A part of this can be attributed to how deeply entrenched our structures and systems and worldviews have become since, pretty much, the Industrial Revolution.  

It’s a dirty slate problem: with no clean slate available, we’re faced with the challenge of charting a new course from within the old. And that’s proven harder than we might have imagined.

But beyond the embeddedness of our fossil fuel reliance, deforestation, consumption and accumulation that underlies so much of our invisible everyday life in the western world, Freud points to a deeper, emotional resistance to the idea that this world may not be forever.

Photo: Peter Rudwell. Cinemagraph: Carol Linnitt

When faced with the impermanence of the things we love, Freud writes, our instinct is to respond in one of two ways: despondency or denial.

But by challenging us to face the world’s impermanence, Freud charts a path for a third way.

Back in the garden with his poet and philosopher friends, Freud is perplexed by their sadness in response to the beauty of their surroundings.

Sure, he thinks, “A time may indeed come when the pictures and statues we admire today may crumble to dust … or a geological epoch may even arrive when all animate life upon the earth ceases.”

But these inevitabilities don’t diminish the value of art or life, do they? So what could account for the despair of his companions?

“Some powerful emotional factor was at work which was disturbing their judgment,” Freud discovered. “What spoilt their enjoyment of beauty must have been a revolt in their minds against mourning.”

They were experiencing, Freud discovers at last, anticipatory mourning. The poet and philosopher were feeling despair at the loss of something — even before it was lost.

The idea of anticipatory mourning has become a touchstone concept in deciphering the complex feelings associated with ecological grief. Stress, fear, anxiety, alienation and solastalgia are common responses to the disfiguring and erosion of the world as we know it in the Anthropocene, or the ‘age of man.’

Scientists describe dramatic declines in biodiversity as one of nine critical breaches in the earth’s planetary boundaries alongside climate change, pollution, loss of freshwater and ocean acidification.

The world-as-we-know it is radically transforming. While the Holocene, the geologic epoch in which the entirety of human history has taken place, was characterized by its stability, the Anthropocene is a time of fundamental instability, unpredictability and change.

Even now as the world’s official bodies deliberate on what to call our new epoch — the Anthropocene?

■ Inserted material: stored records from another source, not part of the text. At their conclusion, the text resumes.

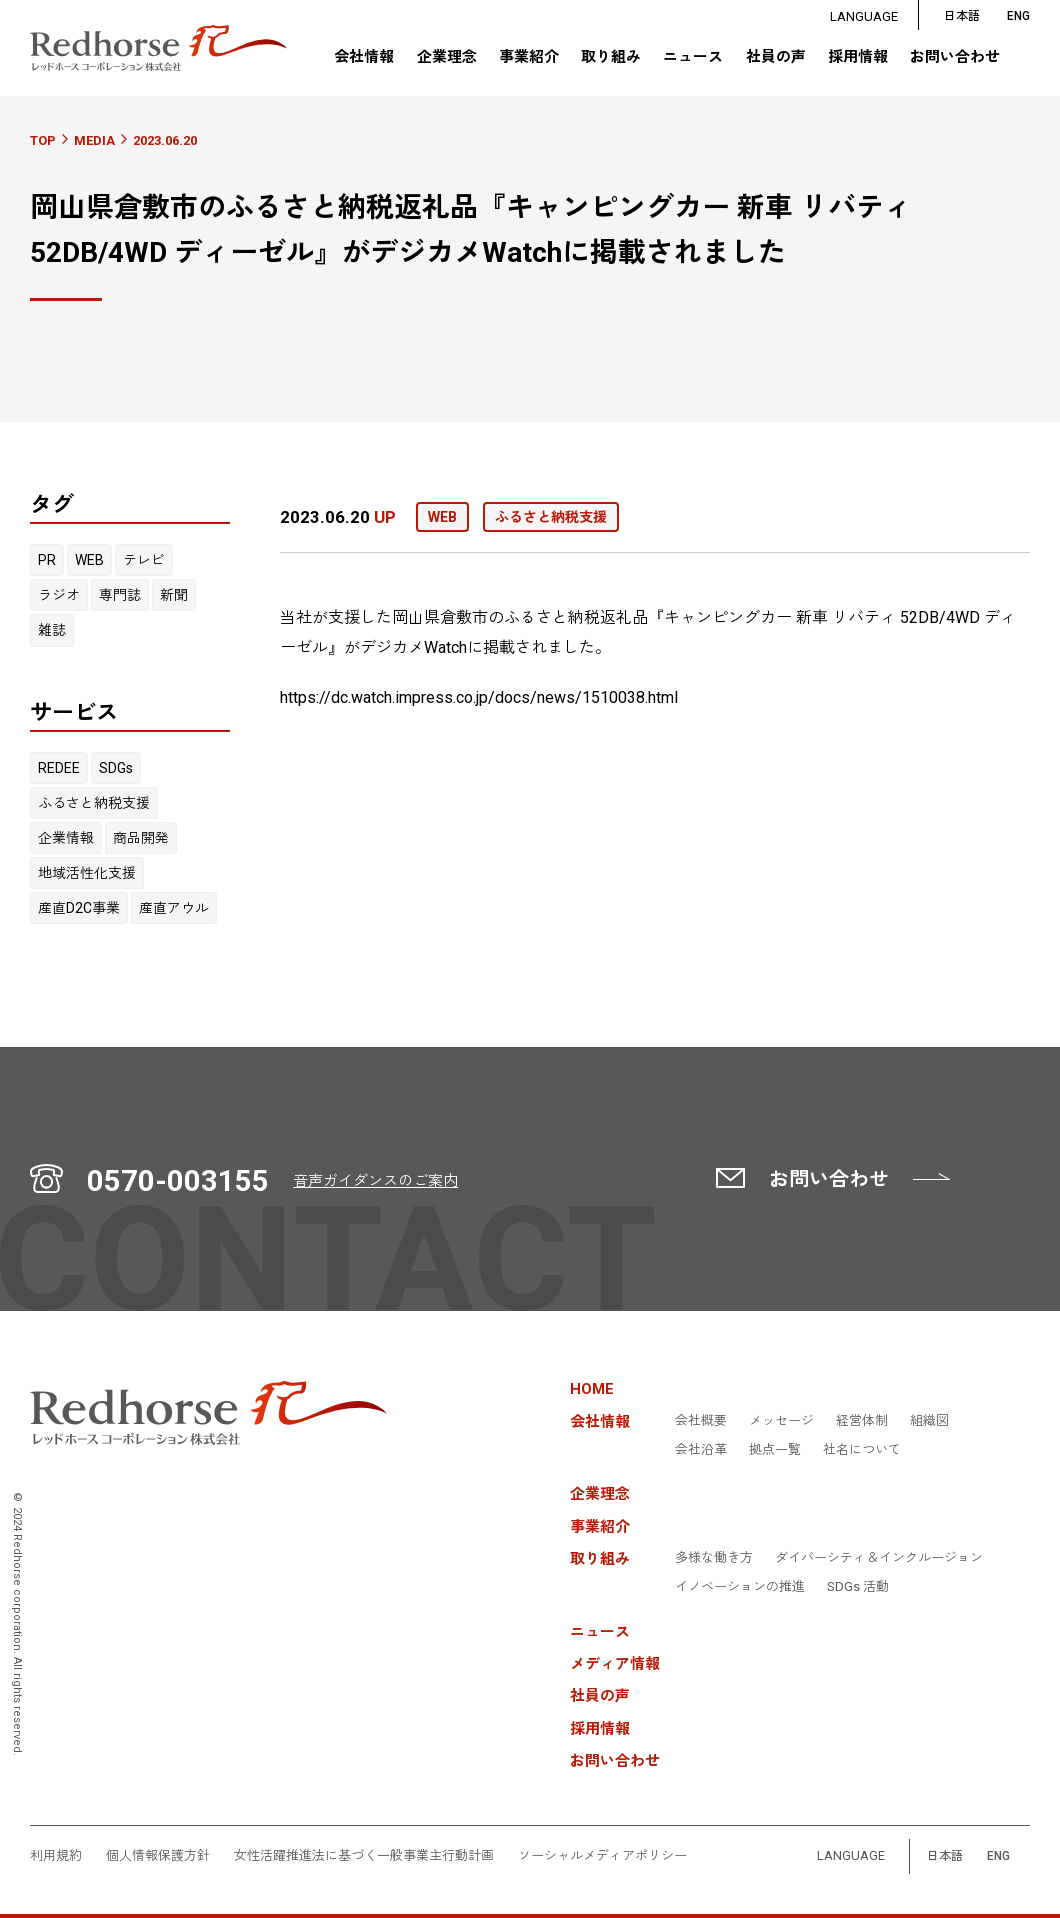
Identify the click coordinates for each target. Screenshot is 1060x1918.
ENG (998, 1856)
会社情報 (364, 57)
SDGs (116, 768)
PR (47, 560)
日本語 (962, 16)
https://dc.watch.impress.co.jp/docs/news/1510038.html (479, 697)
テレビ (144, 560)
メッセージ (781, 1421)
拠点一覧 (775, 1450)
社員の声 (775, 57)
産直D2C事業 (79, 908)
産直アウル (174, 908)
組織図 (929, 1421)
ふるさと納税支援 (94, 803)
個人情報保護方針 (158, 1856)
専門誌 (120, 595)
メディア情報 (615, 1664)
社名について (862, 1450)
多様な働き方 (714, 1558)
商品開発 (141, 838)
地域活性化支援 (87, 873)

The Capitalocene? The Catastrophozoic era? — it’s becoming more clear that the gut instinct reactions of despondency and denial won’t get us far.

But just as the view of earth from space prompted a radical conceptual shift in our understanding of this planet, so too can our evolving understanding of extinction offer a radical renewal of our sense of what it means to be human in this shared world.

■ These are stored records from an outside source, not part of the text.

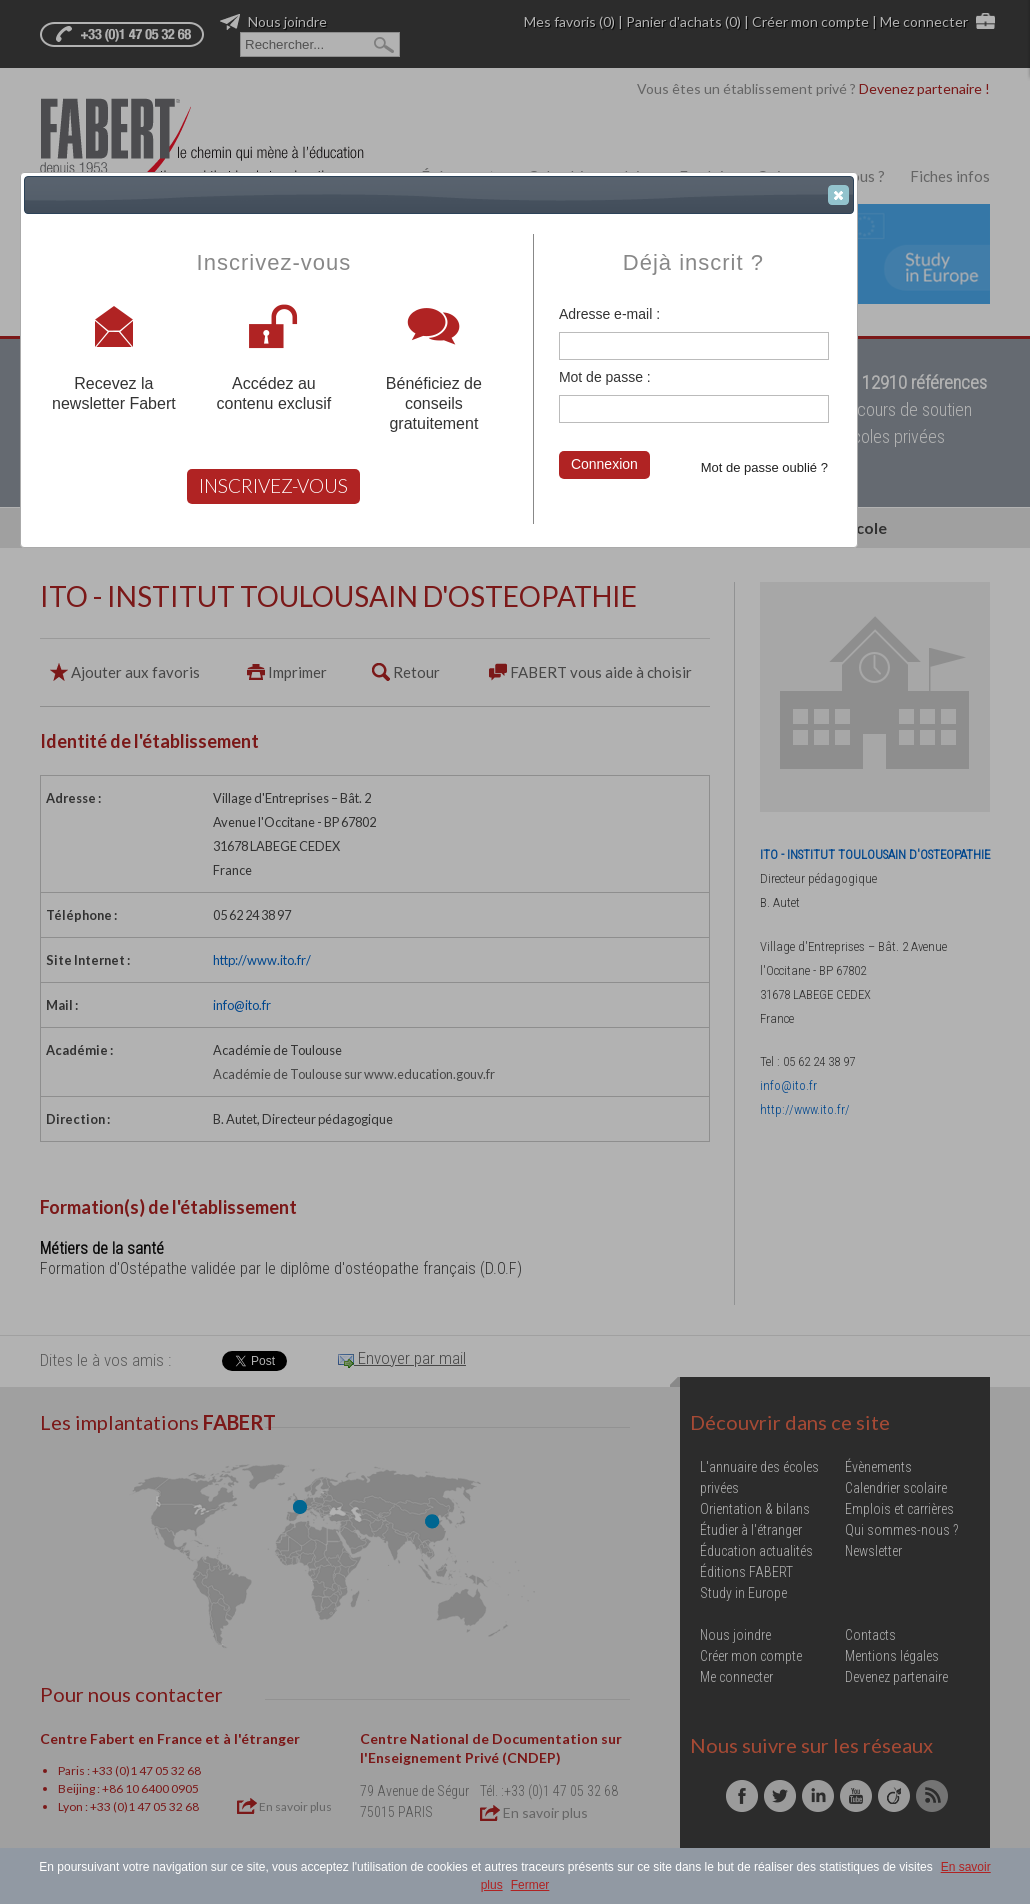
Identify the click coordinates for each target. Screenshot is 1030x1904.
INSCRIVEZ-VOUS (273, 485)
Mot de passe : (605, 377)
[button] (838, 195)
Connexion (604, 464)
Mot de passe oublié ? (764, 467)
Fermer (530, 1885)
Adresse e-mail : (609, 314)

But in order for that to happen, we must overcome the resistance we mount to our own mourning.

Mourning is something of a riddle, Freud says. And yet it’s critical to understanding where and how we invest our love (our, ahem, libidinal energies).

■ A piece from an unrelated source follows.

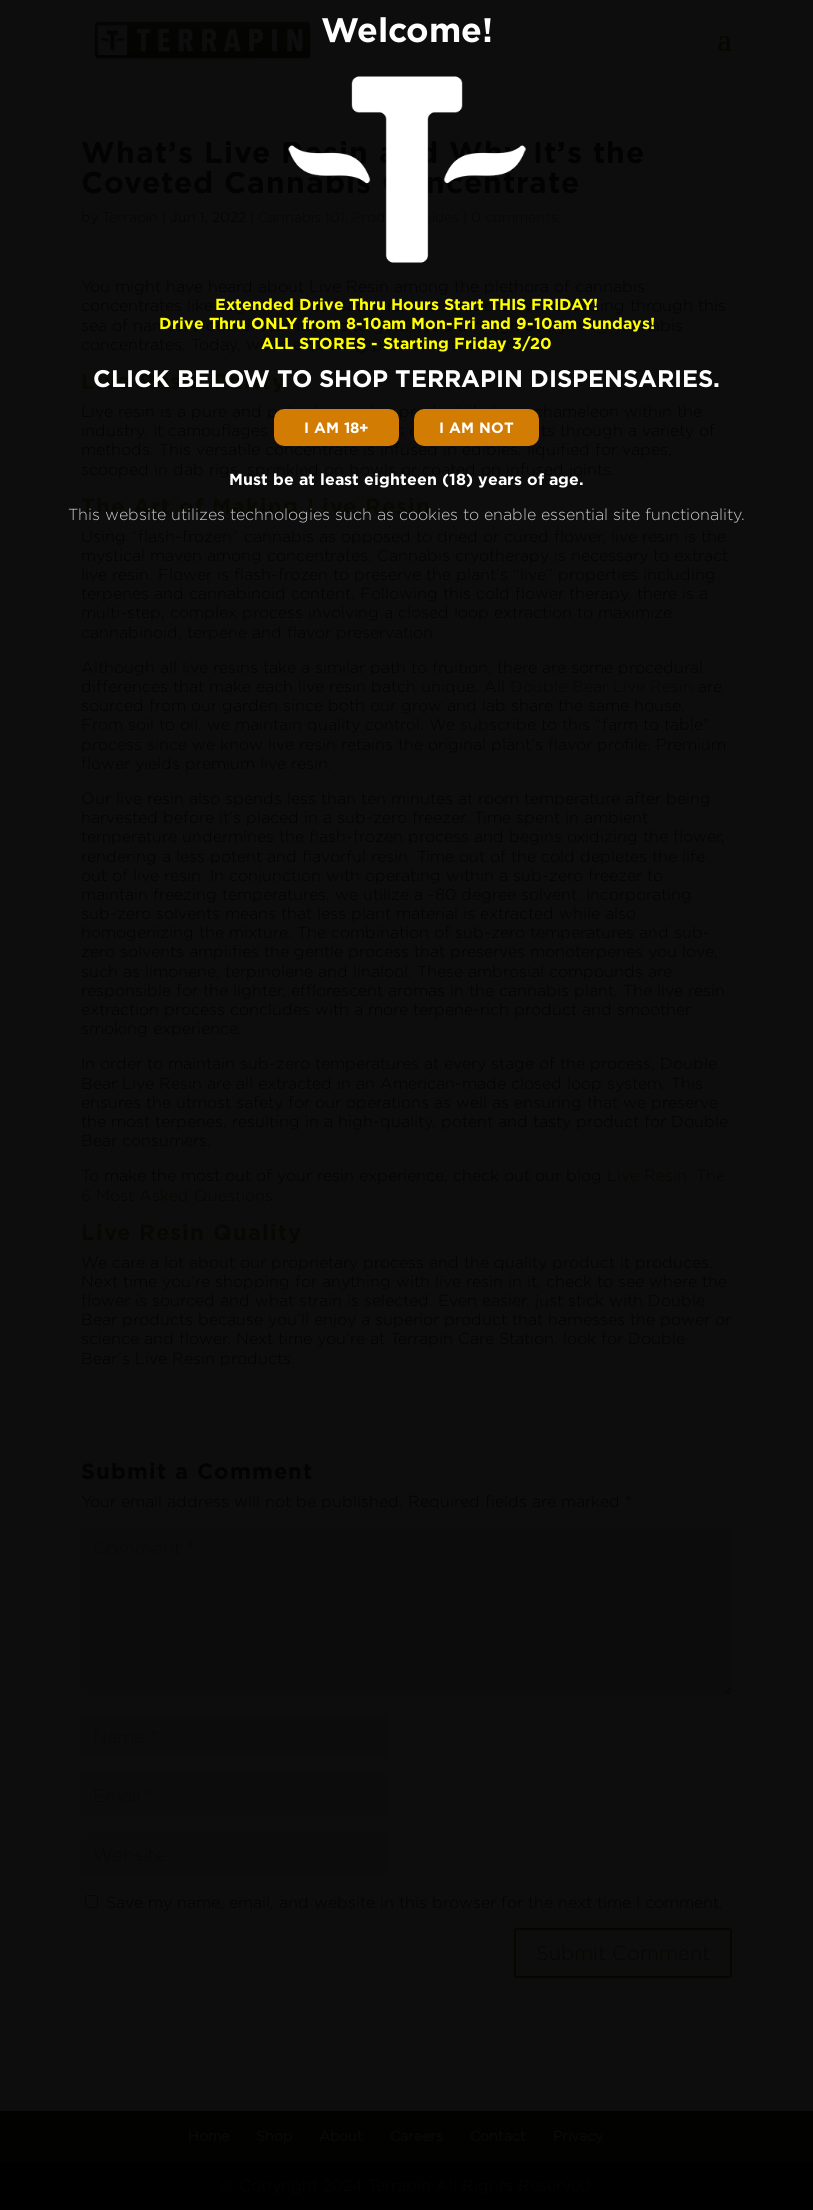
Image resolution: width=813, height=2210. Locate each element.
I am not (476, 427)
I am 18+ (336, 427)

Imagine for a moment, you’re watching your children play in the front yard. An errant ball makes its way to the street and your daughter runs after it. A car is coming her way. With your voice stuck in your throat you begin to cry out as the car swerves, only just sparing her life. In the moments and maybe days that follow you are highly attuned to your child’s impermanence, maybe your entire family’s impermanence. Maybe too, your own.

It is a nauseating moment of recognition. But that foretaste of loss allows you to see with raw clarity how truly mortal, fleeting life is.

It’s the acknowledgement of that mortality that allows you, for a moment in time, to properly regard your daughter for the transient creature she is. She is a garden in bloom.

To see her or that garden in any other way is to not see them at all.

The Extinction Report offers us a similar moment to hold the world’s riches in this proper regard.

In his essay, Freud writes that the war “showed us how ephemeral were many things that we had regarded as changeless.”

What becomes crucial is our ability to attune ourselves to the world in its ephemeral state.

For otherwise, have we really ever loved the world at all?